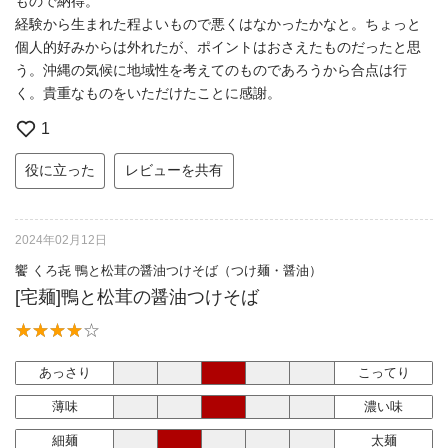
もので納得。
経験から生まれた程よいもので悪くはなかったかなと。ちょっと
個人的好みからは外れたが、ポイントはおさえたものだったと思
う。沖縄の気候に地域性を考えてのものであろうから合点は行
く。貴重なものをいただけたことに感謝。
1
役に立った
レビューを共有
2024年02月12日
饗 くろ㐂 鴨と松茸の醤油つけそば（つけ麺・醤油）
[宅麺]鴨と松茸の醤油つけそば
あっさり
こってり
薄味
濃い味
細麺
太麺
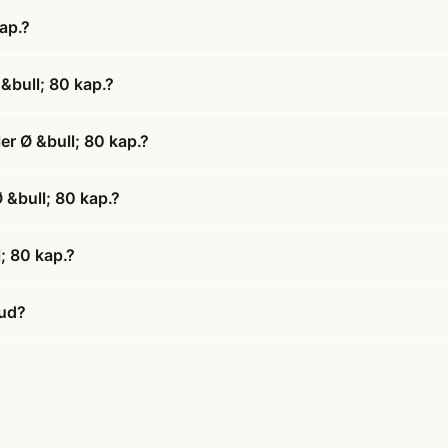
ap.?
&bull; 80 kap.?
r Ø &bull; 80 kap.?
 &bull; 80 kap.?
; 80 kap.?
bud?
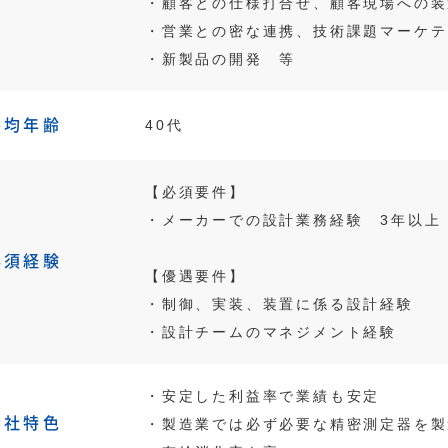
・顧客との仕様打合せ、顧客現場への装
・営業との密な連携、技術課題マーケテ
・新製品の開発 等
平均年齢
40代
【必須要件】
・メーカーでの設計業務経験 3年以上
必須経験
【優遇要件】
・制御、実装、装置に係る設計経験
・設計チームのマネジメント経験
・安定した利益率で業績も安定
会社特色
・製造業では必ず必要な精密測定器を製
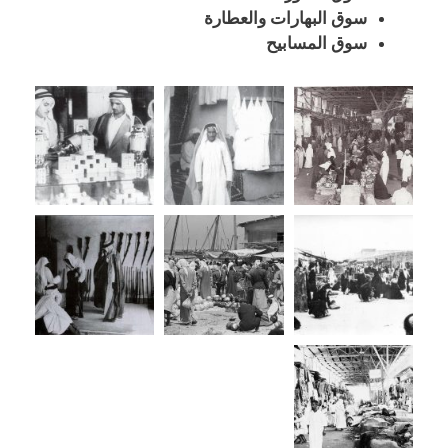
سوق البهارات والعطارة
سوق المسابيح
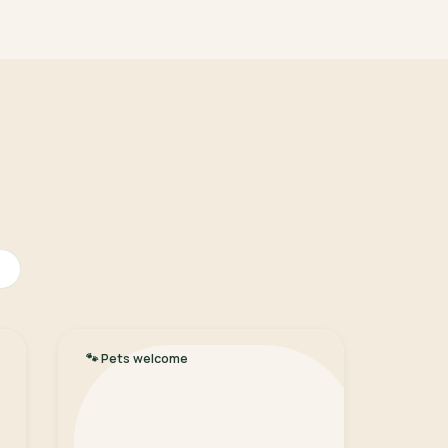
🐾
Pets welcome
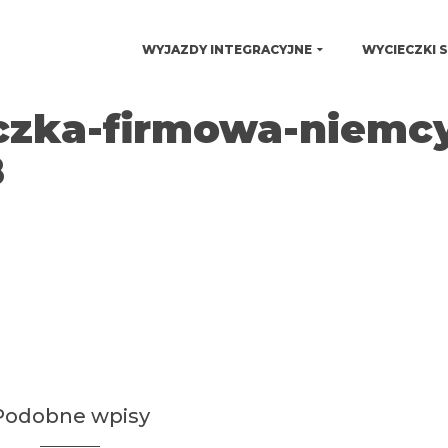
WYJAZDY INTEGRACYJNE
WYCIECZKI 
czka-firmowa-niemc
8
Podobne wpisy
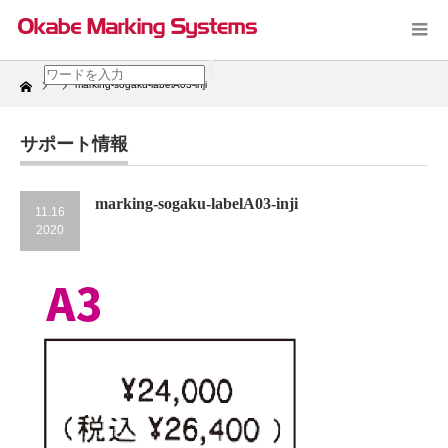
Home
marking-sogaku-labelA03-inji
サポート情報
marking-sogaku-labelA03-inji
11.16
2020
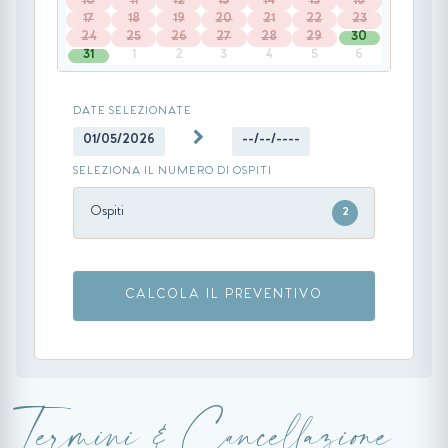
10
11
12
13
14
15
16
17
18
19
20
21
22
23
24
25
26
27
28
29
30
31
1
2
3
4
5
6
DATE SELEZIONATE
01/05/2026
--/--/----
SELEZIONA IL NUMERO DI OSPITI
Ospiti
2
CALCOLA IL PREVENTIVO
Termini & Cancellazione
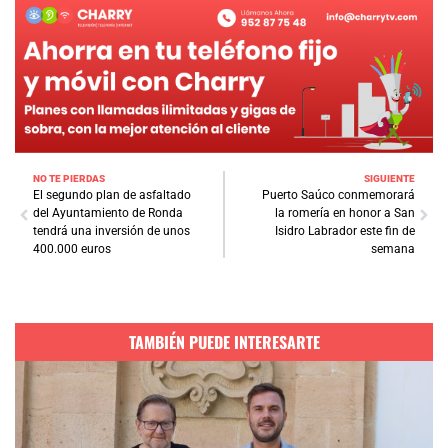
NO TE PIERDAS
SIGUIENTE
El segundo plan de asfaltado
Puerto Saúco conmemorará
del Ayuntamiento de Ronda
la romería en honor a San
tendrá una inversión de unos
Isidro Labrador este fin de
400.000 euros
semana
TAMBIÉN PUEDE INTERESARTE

+ + + +

* _Assigned task_: Write out again every line above exactly as given; the pictures do not belong in the copy.

* _Expected output_:
もので納得。
経験から生まれた程よいもので悪くはなかったかなと。ちょっと
個人的好みからは外れたが、ポイントはおさえたものだったと思
う。沖縄の気候に地域性を考えてのものであろうから合点は行
く。貴重なものをいただけたことに感謝。
1
役に立った
レビューを共有
2024年02月12日
饗 くろ㐂 鴨と松茸の醤油つけそば（つけ麺・醤油）
[宅麺]鴨と松茸の醤油つけそば
あっさり
こってり
薄味
濃い味
細麺
太麺
ap.?
&bull; 80 kap.?
r Ø &bull; 80 kap.?
 &bull; 80 kap.?
; 80 kap.?
bud?
・顧客との仕様打合せ、顧客現場への装
・営業との密な連携、技術課題マーケテ
・新製品の開発 等
平均年齢
40代
【必須要件】
・メーカーでの設計業務経験 3年以上
必須経験
【優遇要件】
・制御、実装、装置に係る設計経験
・設計チームのマネジメント経験
・安定した利益率で業績も安定
会社特色
・製造業では必ず必要な精密測定器を製
سوق البهارات والعطارة
سوق المسابيح
🐾
Pets welcome
WYJAZDY INTEGRACYJNE
WYCIECZKI 
czka-firmowa-niemc
8
Podobne wpisy
Home
marking-sogaku-labelA03-inji
サポート情報
marking-sogaku-labelA03-inji
11.16
2020
10
11
12
13
14
15
16
17
18
19
20
21
22
23
24
25
26
27
28
29
30
31
1
2
3
4
5
6
DATE SELEZIONATE
01/05/2026
--/--/----
SELEZIONA IL NUMERO DI OSPITI
Ospiti
2
CALCOLA IL PREVENTIVO
Termini & Cancellazione
NO TE PIERDAS
SIGUIENTE
El segundo plan de asfaltado
Puerto Saúco conmemorará
del Ayuntamiento de Ronda
la romería en honor a San
tendrá una inversión de unos
Isidro Labrador este fin de
400.000 euros
semana
TAMBIÉN PUEDE INTERESARTE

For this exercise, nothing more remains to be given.